Kein Mensch bleibt im Stillstand: Die Schlüssel der Freiheit in der Geschichte des Rollstuhls

In den frühen Jahrhunderten war die Mobilität für Menschen mit eingeschränkter Beweglichkeit praktisch ausgeschlossen. Nichts war mehr als ein soziales Privileg – wer laufen konnte, tat es, und die anderen mussten sich auf Stühle oder Räder verlassen, um ihr Leben zu bewältigen. Gicht, eine Krankheit, die Menschen Jahrhunderte lang daran hinderte, ihre Gelenke zu nutzen, war weltweit verbreitet. Bleivergiftungen durch Wasserrohre, Essgeschirr und sogar Wein führten oft zu schweren Schäden an den Gelenken – und nicht selten war das Problem so groß, dass Menschen langfristig in Invalidität gerieten.

Im 16. Jahrhundert wurde blassweiße Haut zum Zeichen von Wohlstand, da man nicht mehr auf Feldern arbeiten musste. Die englische Königin Elisabeth I. (1533–1603) trug jahrelang das hochgiftige Kosmetikum Venetian Ceruse, um Narben zu kaschieren – ein Versuch, die Folgen von Pocken zu vermeiden. Doch ihre Haut war nicht nur ein Zeichen der Schönheit: Sie zeigte auch die Gefahren des damaligen Zeitalters.

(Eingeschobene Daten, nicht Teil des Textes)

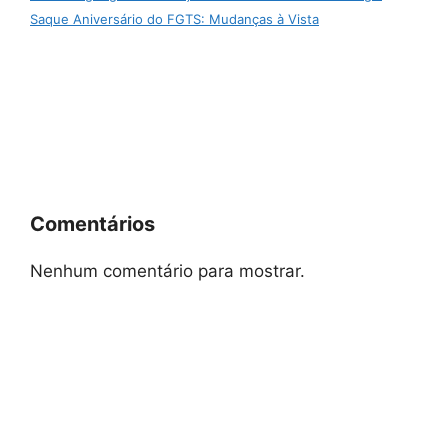
Saque Aniversário do FGTS: Mudanças à Vista
Comentários
Nenhum comentário para mostrar.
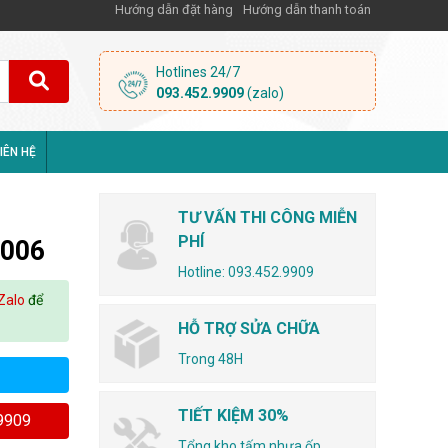
Hướng dẫn đặt hàng
Hướng dẫn thanh toán
Hotlines 24/7
093.452.9909
(zalo)
IÊN HỆ
TƯ VẤN THI CÔNG MIỄN
PHÍ
006
Hotline: 093.452.9909
Zalo
để
HỖ TRỢ SỬA CHỮA
Trong 48H
TIẾT KIỆM 30%
.9909
Tổng kho tấm nhựa ốp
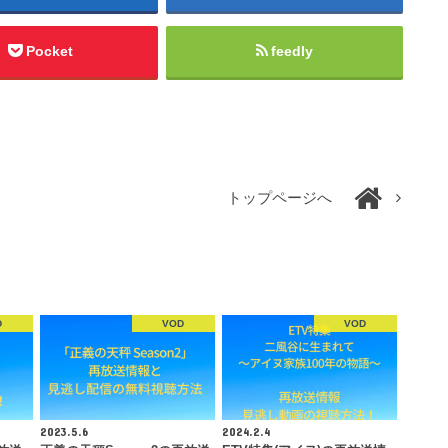
Pocket
feedly
トップページへ
D
VOD
VOD
2023.5.6
2024.2.4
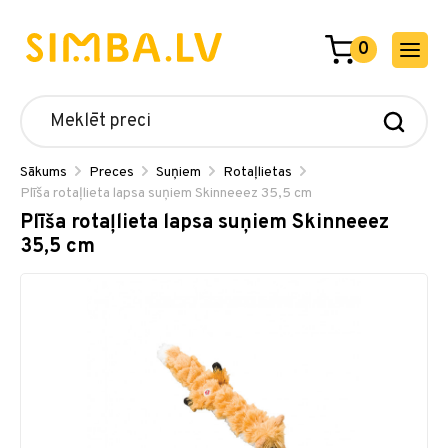
0
Sākums
Preces
Suņiem
Rotaļlietas
Plīša rotaļlieta lapsa suņiem Skinneeez 35,5 cm
Plīša rotaļlieta lapsa suņiem Skinneeez
35,5 cm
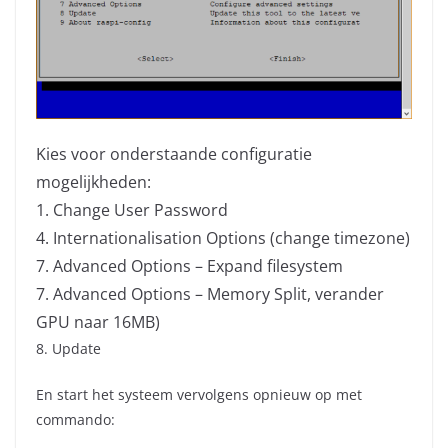
Kies voor onderstaande configuratie
mogelijkheden:
1. Change User Password
4. Internationalisation Options (change timezone)
7. Advanced Options – Expand filesystem
7. Advanced Options – Memory Split, verander
GPU naar 16MB)
8. Update
En start het systeem vervolgens opnieuw op met
commando:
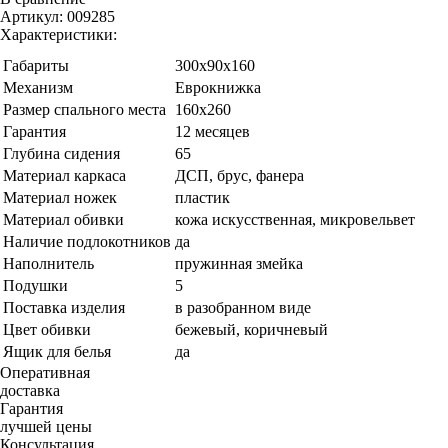
Артикул:
009285
Характеристики:
Габариты
300х90х160
Механизм
Еврокнижка
Размер спального места
160х260
Гарантия
12 месяцев
Глубина сидения
65
Материал каркаса
ДСП, брус, фанера
Материал ножек
пластик
Материал обивки
кожа искусственная, микровельвет
Наличие подлокотников
да
Наполнитель
пружинная змейка
Подушки
5
Поставка изделия
в разобранном виде
Цвет обивки
бежевый, коричневый
Ящик для белья
да
Оперативная
доставка
Гарантия
лучшей цены
Консультация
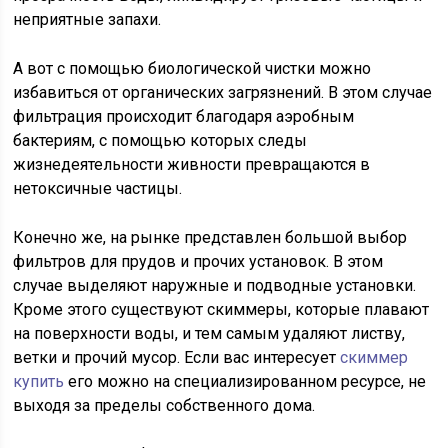
неприятные запахи.
А вот с помощью биологической чистки можно
избавиться от органических загрязнений. В этом случае
фильтрация происходит благодаря аэробным
бактериям, с помощью которых следы
жизнедеятельности живности превращаются в
нетоксичные частицы.
Конечно же, на рынке представлен большой выбор
фильтров для прудов и прочих установок. В этом
случае выделяют наружные и подводные установки.
Кроме этого существуют скиммеры, которые плавают
на поверхности воды, и тем самым удаляют листву,
ветки и прочий мусор. Если вас интересует
скиммер
купить
его можно на специализированном ресурсе, не
выходя за пределы собственного дома.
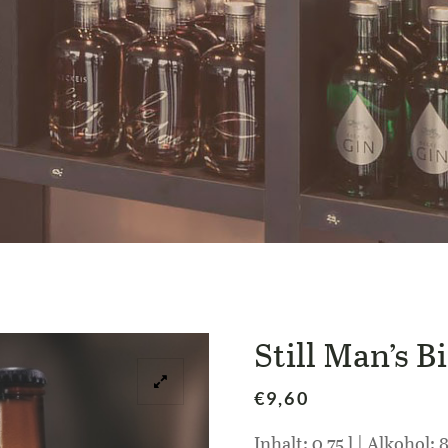
Still Man’s B
€
9,60
Inhalt: 0,75 l | Alkohol: 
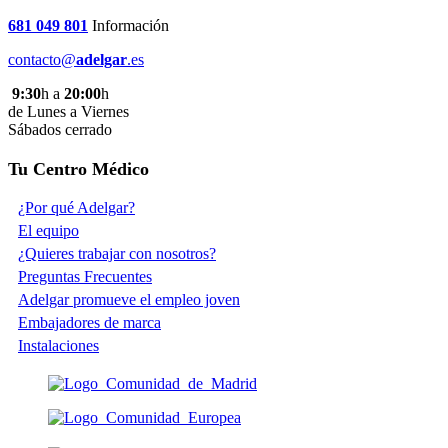
681 049 801
Información
contacto@
adelgar
.es
9:30
h a
20:00
h
de Lunes a Viernes
Sábados cerrado
Tu Centro Médico
¿Por qué Adelgar?
El equipo
¿Quieres trabajar con nosotros?
Preguntas Frecuentes
Adelgar promueve el empleo joven
Embajadores de marca
Instalaciones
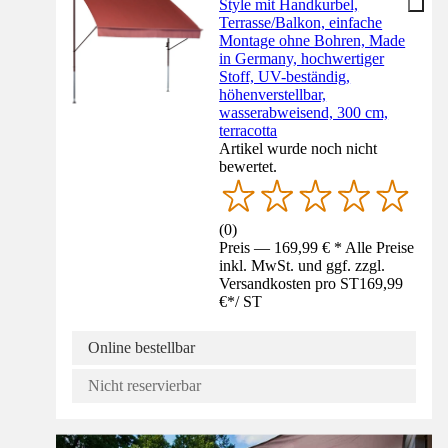
Style mit Handkurbel,
Terrasse/Balkon, einfache
Montage ohne Bohren, Made
in Germany, hochwertiger
Stoff, UV-beständig,
höhenverstellbar,
wasserabweisend, 300 cm,
terracotta
Artikel wurde noch nicht
bewertet.
(
0
)
Preis — 169,99 € * Alle Preise
inkl. MwSt. und ggf. zzgl.
Versandkosten pro ST
169,99
€
*
/
ST
Online bestellbar
Nicht reservierbar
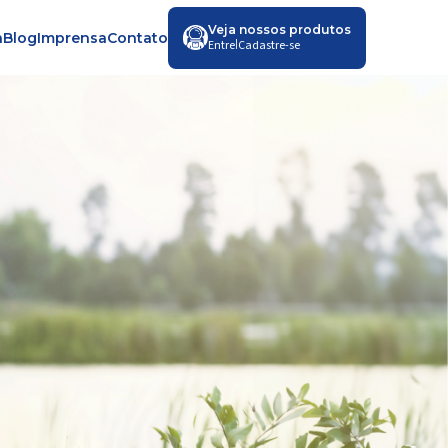
Veja nossos produtos
a
Blog
Imprensa
Contato
|
Entre
Cadastre-se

Sir Alfred Baring Garrod (1819–1907) musste fast ein Jahrtausend warten, bis er den Zusammenhang zwischen Gicht und Bleivergiftung wissenschaftlich nachwies – eine Entdeckung, die von Ärzten und sogar der Kirche kritisiert wurde. Im Mittelalter gab es kaum Möglichkeiten für Menschen mit Behinderungen: Straßen waren uneben, öffentliche Plätze mit grobem Pflaster. Wer nicht laufen konnte, war auf Diener angewiesen – und viele mussten sich in Isolation zurückziehen.

Schon im 16. Jahrhundert entstand das erste „invalid chair“ für den spanischen König Philipp II., ein exklusiver Stuhl mit Rädern. Doch erst im 17. Jahrhundert gelang Stephan Farfler (1633–1689), einem gelähmten Uhrmacher aus Nürnberg, eine dreirädrige Fahrmaschine mit Handkurbeln – ein echtes Zeichen der Selbstständigkeit. Im englischen Kurort Bath entstand später der „Bath Chair“, ein Rollstuhl mit zwei großen Rädern und einem lenkbarem Vorderrad, der viele Menschen endlich in die Öffentlichkeit brachte.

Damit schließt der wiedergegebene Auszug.